*** Block opens ***
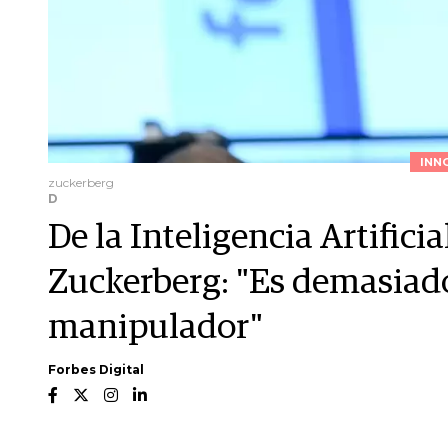
INN
zuckerberg
D
De la Inteligencia Artifici
Zuckerberg: "Es demasiad
manipulador"
Forbes Digital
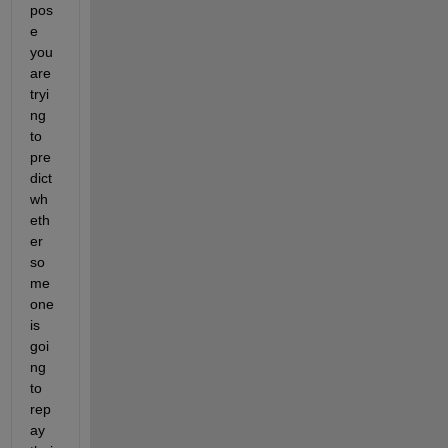
pos
e 
you 
are 
tryi
ng 
to 
pre
dict 
wh
eth
er 
so
me
one 
is 
goi
ng 
to 
rep
ay 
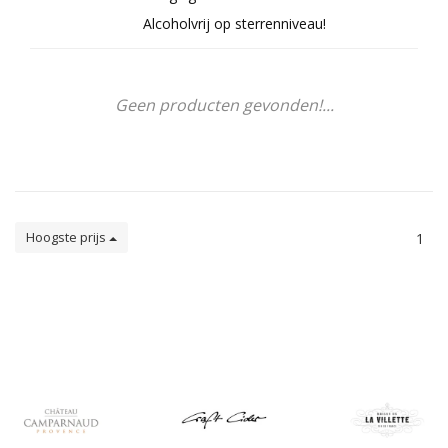
Alcoholvrij op sterrenniveau!
Geen producten gevonden!...
Hoogste prijs
1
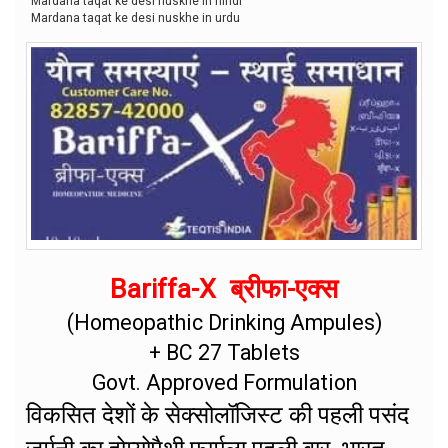
Mardana taqat ke desi nuskhe in hindi
Mardana taqat ke desi nuskhe in urdu
Bariffa-X ब्रीफा-एक्स
(Homeopathic Drinking Ampules)
+ BC 27 Tablets
Govt. Approved Formulation
विकसित देशों के सेक्सोलॉजिस्ट की पहली पसंद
*** Block closes ***
All of the records need to be restated word for word, but not the pictures.

▶ _SOLUTION TO THIS TASK_:
INN
zuckerberg
D
De la Inteligencia Artifici
Zuckerberg: "Es demasiad
manipulador"
Forbes Digital
pos
e 
you 
are 
tryi
ng 
to 
pre
dict 
wh
eth
er 
so
me
one 
is 
goi
ng 
to 
rep
ay 
Alcoholvrij op sterrenniveau!
Geen producten gevonden!...
Hoogste prijs
1
Mardana taqat ke desi nuskhe in hindi
Mardana taqat ke desi nuskhe in urdu
Bariffa-X ब्रीफा-एक्स
(Homeopathic Drinking Ampules)
+ BC 27 Tablets
Govt. Approved Formulation
विकसित देशों के सेक्सोलॉजिस्ट की पहली पसंद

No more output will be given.